TASK DESCRIPTION: Filter the entries below down to the lines that hold "content".

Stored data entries
┄┄┄┄┄┄┄┄┄┄

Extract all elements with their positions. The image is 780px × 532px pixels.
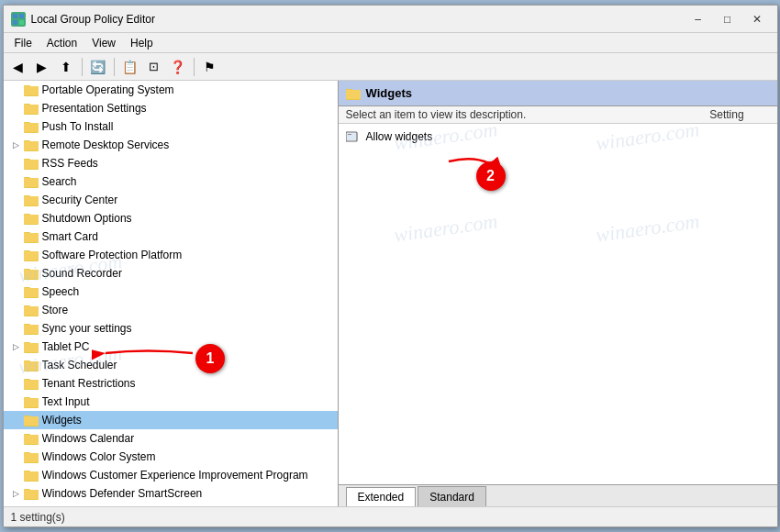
maximize-button[interactable]: □ <box>715 10 741 28</box>
svg-rect-54 <box>24 380 39 389</box>
window-title: Local Group Policy Editor <box>31 13 685 26</box>
svg-rect-48 <box>24 343 39 352</box>
svg-rect-15 <box>24 141 39 150</box>
annotation-2: 2 <box>476 161 506 191</box>
tree-expander: ▷ <box>11 488 22 499</box>
menu-help[interactable]: Help <box>123 35 161 51</box>
right-panel-header: Widgets <box>339 81 777 106</box>
tree-item-label: Software Protection Platform <box>42 249 183 261</box>
tree-item[interactable]: Search <box>4 172 338 191</box>
toolbar-back[interactable]: ◀ <box>7 56 29 78</box>
tree-expander <box>11 451 22 462</box>
tree-expander <box>11 249 22 260</box>
tree-item[interactable]: Sound Recorder <box>4 264 338 283</box>
folder-icon <box>24 83 39 96</box>
tree-item[interactable]: Software Protection Platform <box>4 246 338 264</box>
tree-item-label: Tablet PC <box>42 340 90 353</box>
tab-standard[interactable]: Standard <box>418 486 486 506</box>
toolbar-help[interactable]: ❓ <box>167 56 189 78</box>
toolbar-export[interactable]: 📋 <box>119 56 141 78</box>
folder-icon <box>24 194 39 206</box>
main-window: Local Group Policy Editor – □ ✕ File Act… <box>3 5 778 527</box>
tree-item[interactable]: Store <box>4 301 338 319</box>
tree-item[interactable]: Windows Color System <box>4 448 338 466</box>
folder-icon <box>24 340 39 353</box>
right-panel: Widgets winaero.com winaero.com winaero.… <box>339 81 777 506</box>
tree-item[interactable]: Portable Operating System <box>4 81 338 99</box>
app-icon <box>11 12 26 27</box>
folder-icon <box>24 139 39 151</box>
tree-item[interactable]: Windows Customer Experience Improvement … <box>4 466 338 484</box>
tree-item[interactable]: ▷Windows Defender SmartScreen <box>4 484 338 503</box>
tree-item-label: Windows Customer Experience Improvement … <box>42 469 308 482</box>
tree-item-label: Windows Color System <box>42 450 156 463</box>
svg-rect-30 <box>24 233 39 242</box>
main-content: Portable Operating SystemPresentation Se… <box>4 81 777 506</box>
menu-file[interactable]: File <box>7 35 39 51</box>
svg-rect-90 <box>346 90 361 99</box>
toolbar-filter[interactable]: ⊡ <box>143 56 165 78</box>
tree-item[interactable]: Push To Install <box>4 117 338 136</box>
folder-icon <box>24 450 39 463</box>
tree-expander <box>11 176 22 187</box>
tree-item[interactable]: ▷Remote Desktop Services <box>4 136 338 154</box>
tree-item[interactable]: ▷Tablet PC <box>4 338 338 356</box>
svg-rect-27 <box>24 215 39 224</box>
tree-item[interactable]: Tenant Restrictions <box>4 374 338 393</box>
tree-expander <box>11 84 22 95</box>
tree-expander <box>11 268 22 279</box>
toolbar-action2[interactable]: ⚑ <box>199 56 221 78</box>
tab-extended[interactable]: Extended <box>346 487 417 506</box>
toolbar-forward[interactable]: ▶ <box>31 56 53 78</box>
folder-icon <box>24 249 39 261</box>
list-item[interactable]: Allow widgets <box>346 127 770 146</box>
right-content: winaero.com winaero.com winaero.com wina… <box>339 106 777 484</box>
folder-icon <box>24 395 39 408</box>
tree-expander: ▷ <box>11 341 22 352</box>
menu-action[interactable]: Action <box>39 35 84 51</box>
tree-item-label: Windows Defender SmartScreen <box>42 487 203 500</box>
toolbar-up[interactable]: ⬆ <box>55 56 77 78</box>
toolbar-refresh[interactable]: 🔄 <box>87 56 109 78</box>
minimize-button[interactable]: – <box>685 10 711 28</box>
tree-item[interactable]: Windows Calendar <box>4 429 338 448</box>
tree-item[interactable]: RSS Feeds <box>4 154 338 172</box>
svg-rect-3 <box>19 20 24 25</box>
menu-view[interactable]: View <box>84 35 123 51</box>
close-button[interactable]: ✕ <box>744 10 770 28</box>
tree-item[interactable]: Smart Card <box>4 227 338 246</box>
folder-icon <box>24 414 39 427</box>
svg-rect-1 <box>19 14 24 18</box>
tree-item[interactable]: Shutdown Options <box>4 209 338 227</box>
tree-item-label: Tenant Restrictions <box>42 377 136 390</box>
folder-icon <box>24 487 39 500</box>
tree-expander <box>11 231 22 242</box>
svg-rect-18 <box>24 160 39 169</box>
svg-rect-51 <box>24 361 39 371</box>
tree-item[interactable]: Text Input <box>4 393 338 411</box>
svg-rect-36 <box>24 270 39 279</box>
tree-item-label: RSS Feeds <box>42 157 98 170</box>
tree-item[interactable]: Speech <box>4 283 338 301</box>
toolbar-separator-2 <box>114 58 115 76</box>
svg-rect-9 <box>24 105 39 114</box>
folder-icon <box>24 285 39 298</box>
status-text: 1 setting(s) <box>11 511 65 524</box>
folder-icon <box>24 469 39 482</box>
tree-item-label: Windows Calendar <box>42 432 135 445</box>
tree-item[interactable]: Widgets <box>4 411 338 429</box>
right-items-list: Allow widgets <box>339 124 777 150</box>
title-bar: Local Group Policy Editor – □ ✕ <box>4 6 777 33</box>
tree-item[interactable]: Presentation Settings <box>4 99 338 117</box>
svg-rect-42 <box>24 306 39 316</box>
tree-item-label: Widgets <box>42 414 82 427</box>
tree-item-label: Search <box>42 175 77 188</box>
tree-expander: ▷ <box>11 139 22 150</box>
tree-item[interactable]: Sync your settings <box>4 319 338 338</box>
tree-item[interactable]: Task Scheduler <box>4 356 338 374</box>
folder-icon <box>24 230 39 243</box>
tree-item[interactable]: Security Center <box>4 191 338 209</box>
folder-icon <box>24 212 39 225</box>
toolbar: ◀ ▶ ⬆ 🔄 📋 ⊡ ❓ ⚑ <box>4 53 777 81</box>
svg-rect-33 <box>24 251 39 260</box>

┄┄┄┄┄┄┄┄┄┄

EXERCISE SOLUTION:
main-content: Portable Operating SystemPresentation Se… <box>4 81 777 506</box>
right-content: winaero.com winaero.com winaero.com wina… <box>339 106 777 484</box>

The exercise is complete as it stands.